I’m sitting in a hotel room in O’Fallon, Missouri (or maybe it’s O’Fallon, Illinois… no one’s really sure) and I have so much going on in my head and I have so much going on in my heart and it’s been a long time since I’ve published a blog entry and I don’t even have a title in mind for this and I’m not even really sure what moved me to start typing, but I am. Maybe it’s just because music like Manchester Orchestra makes me want to express myself, or maybe it’s because, in 3 years of being on Wild Week staff, I’m pretty positive this is the first time I’ve ever been in a room by myself for more than 10 minutes at a time (that’s an exaggeration, but not much of one). Regardless of the inspiration or the motive, here I am, and this might get a little long… so strap in or head back to your newsfeed.

For anyone reading that doesn’t know – and, to be real, I can’t imagine anyone who would have been interested enough in my ramblings to click on this without knowing – I’ve been on the road with Wild Week for the last three weeks.
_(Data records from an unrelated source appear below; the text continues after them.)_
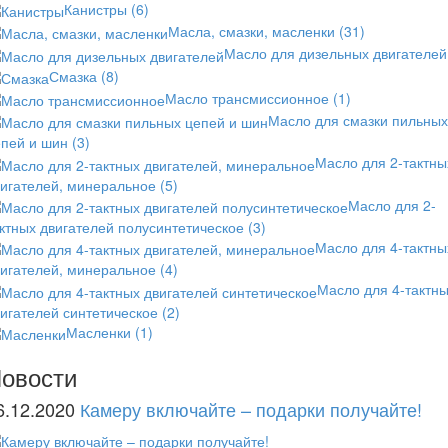
Канистры
(6)
Масла, смазки, масленки
(31)
Масло для дизельных двигателей
Смазка
(8)
Масло трансмиссионное
(1)
Масло для смазки пильных
епей и шин
(3)
Масло для 2-тактны
вигателей, минеральное
(5)
Масло для 2-
ктных двигателей полусинтетическое
(3)
Масло для 4-тактны
вигателей, минеральное
(4)
Масло для 4-тактн
игателей синтетическое
(2)
Масленки
(1)
овости
6.12.2020
Камеру включайте – подарки получайте!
I’ll be on the road with Wild Week for the next four weeks. In the last three weeks, I’ve seen God move in ways I never could’ve imagined, even having done this whole thing so many times already. In the last three weeks, I’ve encountered God in some pretty real ways – ways I’ve never experienced before. I guess there are some parallels between the life of a summer staff member and the way I’m talking about all this right now, and it really wasn’t my intention, but it can get a little repetitive sometimes. One week ends and the next week begins the same way the last one did – wash, rinse, repeat. That whole thing can wear a person down a little bit – having done something so many times that you think you should be able to do it in your sleep, but still somehow managing to hit snags and having to work out bugs every time. And sometimes I can get hung up on all that: the predictable events of the first and last days of the week. But it’s what happens in the time between all that that really has me here – really has us here and keeps a few of us coming back, even beyond the bounds of practicality in some cases. Here at camp, along the roads we ride and amongst all the thousands of faces with whom we’ll cross paths in one summer, we’re met with opportunity the likes of which I’ve never really been able to find anywhere else. Opportunities to minister and speak truth and love into the lives of people that really don’t get it anywhere else; opportunities to find God in places and in situations we might tend to look right passed in our lives at home; opportunities to grow and overcome adversity – spiritual, physical, mental, and emotional – and let God work through us. See, at camp, for whatever reason, it’s like we’re extra sensitive to God’s voice and the works of His hands. That’s probably the way it should be all the time, but, to me, it’s like the real world turns the volume down on me most of the time. And really, through whatever channel might be available, it’s like the real world is trying to turn the volume on me now, even while I’m here.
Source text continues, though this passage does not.